I'm at the Western Economic Association International annual conference in Portland and just saw a fascinating keynote address by David Card, on his work in progress with Stefano DellaVigna on "What Gets In" top economic journals. The paper is unfortunately not yet available online, so I can't excerpt or show any of the very interesting diagrams that go with the analysis, but in the meantime I can tell you to keep a (skeptical) eye out for it when it does get posted.
The paper aims to confirm or dispel the common belief that the editorial process is unfair because of some combination of three factors: 1) Referees aren't good at assessing quality, 2) the process is biased in favor of big name authors, and 3) the editors overweight their own priors relative to referee recommendations. The authors acquired data from QJE, JEEA, ReStud, and Restat* and looked at three stages of the editorial process in comparison to ex post citation rates (controlling for journal and time) as the measure of paper quality. The three stages of the referee process are 1) the decision to desk reject, 2) the decision to send the paper to a particular number of particular referees, and 3) the decision to reject or RR/accept after receiving the reports.

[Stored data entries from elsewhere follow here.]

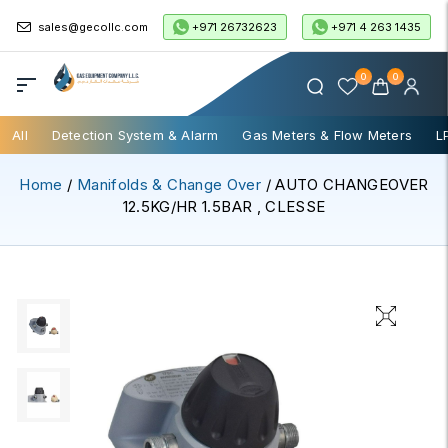
+971 26732623
+971 4 263 1435
sales@gecollc.com
0
0
All
Detection System & Alarm
Gas Meters & Flow Meters
L
Home
/
Manifolds & Change Over
/ AUTO CHANGEOVER
12.5KG/HR 1.5BAR , CLESSE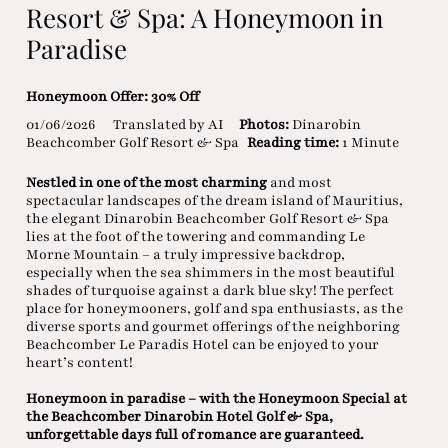
Resort & Spa: A Honeymoon in
Paradise
Honeymoon Offer: 30% Off
01/06/2026
Translated by AI
Photos:
Dinarobin
Beachcomber Golf Resort & Spa
Reading time:
1 Minute
Nestled in one of the most charming
and most
spectacular landscapes of the dream island of Mauritius,
the elegant Dinarobin Beachcomber Golf Resort & Spa
lies at the foot of the towering and commanding Le
Morne Mountain – a truly impressive backdrop,
especially when the sea shimmers in the most beautiful
shades of turquoise against a dark blue sky! The perfect
place for honeymooners, golf and spa enthusiasts, as the
diverse sports and gourmet offerings of the neighboring
Beachcomber Le Paradis Hotel can be enjoyed to your
heart’s content!
Honeymoon in paradise – with the Honeymoon Special at
the Beachcomber Dinarobin Hotel Golf & Spa,
unforgettable days full of romance are guaranteed.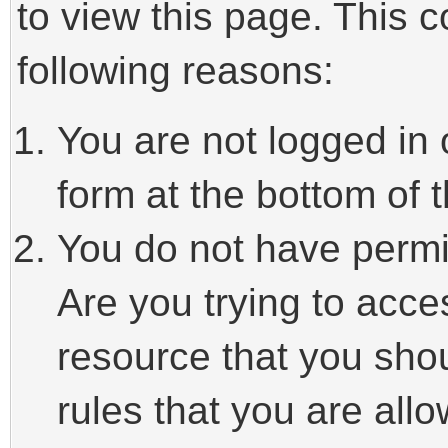
to view this page. This 
following reasons:
You are not logged in 
form at the bottom of t
You do not have permi
Are you trying to acce
resource that you sho
rules that you are allo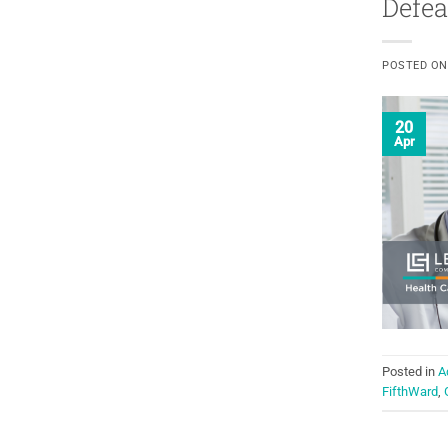
Defea
POSTED O
20
Apr
Posted in
A
FifthWard
,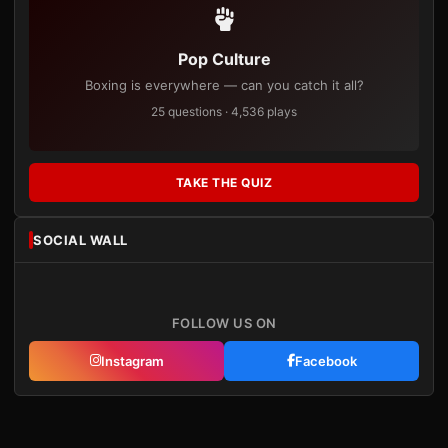
Pop Culture
Boxing is everywhere — can you catch it all?
25 questions · 4,536 plays
TAKE THE QUIZ
SOCIAL WALL
FOLLOW US ON
Instagram
Facebook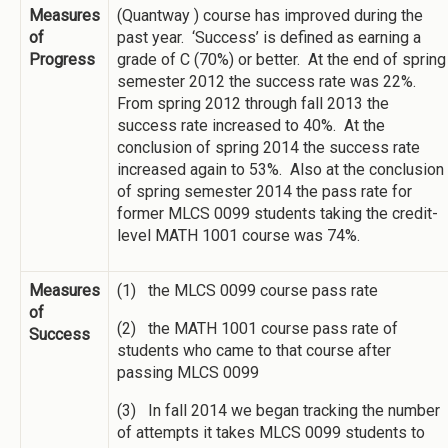
Measures
(Quantway ) course has improved during the
of
past year. ‘Success’ is defined as earning a
Progress
grade of C (70%) or better. At the end of spring
semester 2012 the success rate was 22%.
From spring 2012 through fall 2013 the
success rate increased to 40%. At the
conclusion of spring 2014 the success rate
increased again to 53%. Also at the conclusion
of spring semester 2014 the pass rate for
former MLCS 0099 students taking the credit-
level MATH 1001 course was 74%.
Measures
(1) the MLCS 0099 course pass rate
of
(2) the MATH 1001 course pass rate of
Success
students who came to that course after
passing MLCS 0099
(3) In fall 2014 we began tracking the number
of attempts it takes MLCS 0099 students to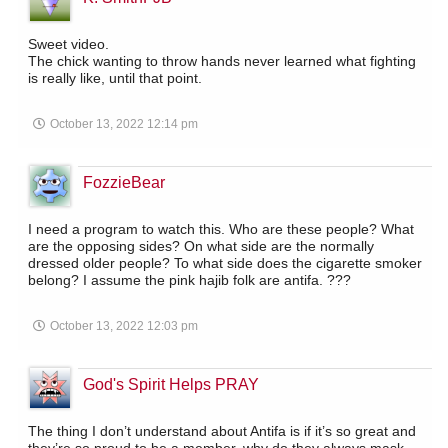
Sweet video.
The chick wanting to throw hands never learned what fighting
is really like, until that point.
October 13, 2022 12:14 pm
FozzieBear
I need a program to watch this. Who are these people? What
are the opposing sides? On what side are the normally
dressed older people? To what side does the cigarette smoker
belong? I assume the pink hajib folk are antifa. ???
October 13, 2022 12:03 pm
God's Spirit Helps PRAY
The thing I don’t understand about Antifa is if it’s so great and
they’re so proud to be a member, why do they always mask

Referees are good at assessing paper quality in the sense that their ratings (from 1-7; definitely reject, reject, no rating, weak R&R, R&R, strong R&R, accept) line up well with ex post citations.
Higher quality referees, measured either by citation counts or publication numbers in 35 top journals in the preceding 5 years (I can't remember which), aren't better at assessing paper quality.
Papers that are sent to a larger number of reviewers are cited more, so the number of reviewers is a proxy for the editor's prior belief about the paper.
Prolific authors (measured by publication numbers in 35 top journals in the preceding 5 years) get many more citations controlling for reviewer rating.
So do papers with more authors.
Editors increase the citations of published articles by publishing papers by prolific authors more often, conditional on reviewer rating, but they could go further and do even better.
Editors do not seem to take into account the number of authors, and could increase citations by publishing more of these articles.
Editors could also increase citations by putting larger weight on their own prior relative to reviewer ratings.
The conclusions David drew are that 1) referees are indeed good at assessing quality, 2) the process contains affirmative action for junior/less prolific authors, and 3) editors are not overconfident. Thus, the myth of unfairness is dispelled.
The assumption this story rests on is glaring and glaringly fragile: ex post citations is the relevant measure of paper quality when people assess whether papers are fairly treated.
From the perspective of editors, I completely understand why you would focus on citations. That's how your journal gains prominence. But as a scientist, what I want and what I believe is the gold standard for fairness is that papers are published and cited in proportion to their quality. Treating citation rates as quality assumes away half of the problem.
Are citation numbers just the best measure of quality that we're stuck with? Well I'm sure that was the reason for using it, and I'm sure citations are correlated with quality, but as they show, referee ratings are also correlated with citation numbers. Since the citation process is self-evidently biased in favor of prolific authors** (I'm sure you can prove this to yourself through introspection just as easily as I did), and since referees are several of a very small number of people who thoroughly study any given paper, it seems utterly bizarre that the former, and not the latter, would be treated as the primary proxy measure of quality (if the goal of the paper is in fact to assess fairness rather than to assess journal performance.)
If we consider referee ratings the better measure of quality, the conclusions exactly reverse and exactly confirm some of the common suspicions of the editorial process: 1) Citations are a good measure of quality but substantially biased in favor of prolific authors and multi-author papers, 2) editors are biased in favor of prolific authors, but not as much as citations are, and they are not biased in favor of multi-author papers, and 3) editors could reduce their bias by putting less weight on their personal priors.***
I do suspect citations are a better proxy for quality in the sense that they are less noisy (but more biased). I'm sure this noise is why people complain about the competence of referees, in fact. This does mean that saying a particular paper was treated unfairly based on the average of three wildly different referee ratings isn't going to be credible. But when we're looking at data from 30,000 paper submissions, the signal shines through the noise and bias is much more important to worry about.
*Iirc, which applies to the entire summary.
**and it certainly makes sense to me that it could be biased in favor of multi-author papers as well, since more authors are necessarily more in contact with potential citers. Then again it also makes sense to me that multi-author papers could be higher quality, since there are more eyes on every step of the process.
***I asked David about this at the end of the talk (and several people immediately thanked me for it), and he readily admitted the alternative interpretation. I appreciate that and don't wish to accuse him of any suspect interpretation of data when I can't even read the paper yet, but it's a point worth discussing even if the paper makes it much more clearly than he did in his talk.
I'm an economist at the University of Queensland School of Economics, originally from Oklahoma. I think out loud here, mostly about economics, but also astronomy, math, political philosophy, motorcycles, maps, nature, and other things that you have to be a particular type of eclectic nerd to enjoy clumped under the same heading.